[Collected data]
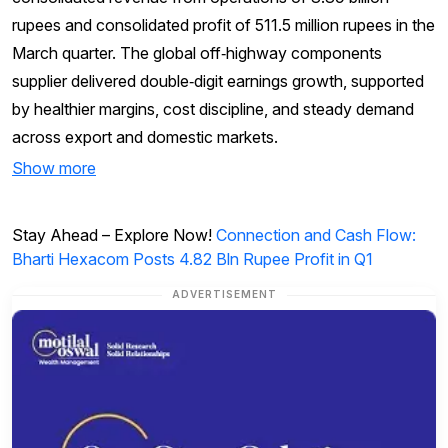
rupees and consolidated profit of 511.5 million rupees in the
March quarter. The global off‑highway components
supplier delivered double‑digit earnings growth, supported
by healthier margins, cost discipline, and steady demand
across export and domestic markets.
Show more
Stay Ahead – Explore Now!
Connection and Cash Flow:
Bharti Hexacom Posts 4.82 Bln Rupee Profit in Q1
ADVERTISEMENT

...

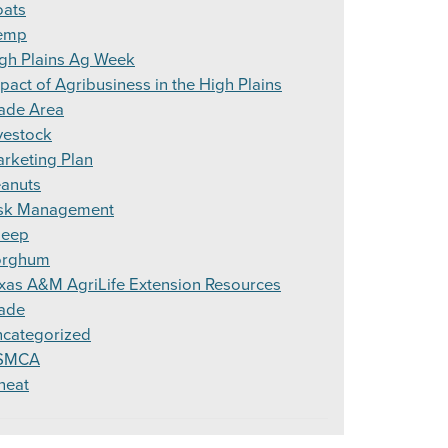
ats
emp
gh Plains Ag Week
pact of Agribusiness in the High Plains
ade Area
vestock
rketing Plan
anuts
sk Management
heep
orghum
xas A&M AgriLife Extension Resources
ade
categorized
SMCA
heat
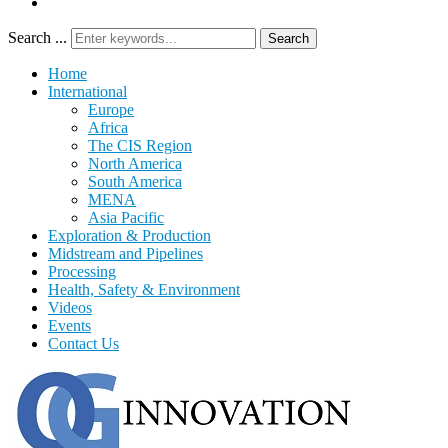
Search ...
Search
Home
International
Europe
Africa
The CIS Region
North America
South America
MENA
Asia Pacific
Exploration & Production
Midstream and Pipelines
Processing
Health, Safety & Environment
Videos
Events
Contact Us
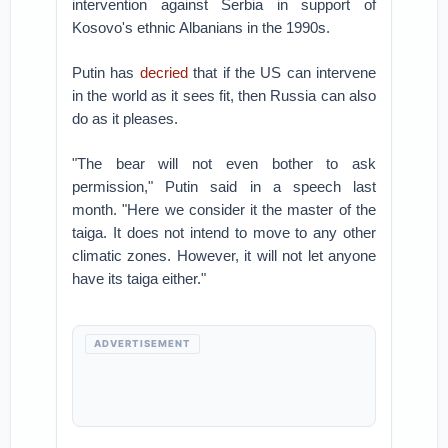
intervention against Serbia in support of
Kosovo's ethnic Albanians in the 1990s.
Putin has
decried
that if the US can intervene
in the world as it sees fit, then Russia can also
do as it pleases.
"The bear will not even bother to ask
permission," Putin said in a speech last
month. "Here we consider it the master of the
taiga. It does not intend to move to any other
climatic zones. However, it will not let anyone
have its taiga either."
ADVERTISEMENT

■ **Work task**: Every line with "Plains" in it should be copied from the entries.

■ **Written answer**:
gh Plains Ag Week
pact of Agribusiness in the High Plains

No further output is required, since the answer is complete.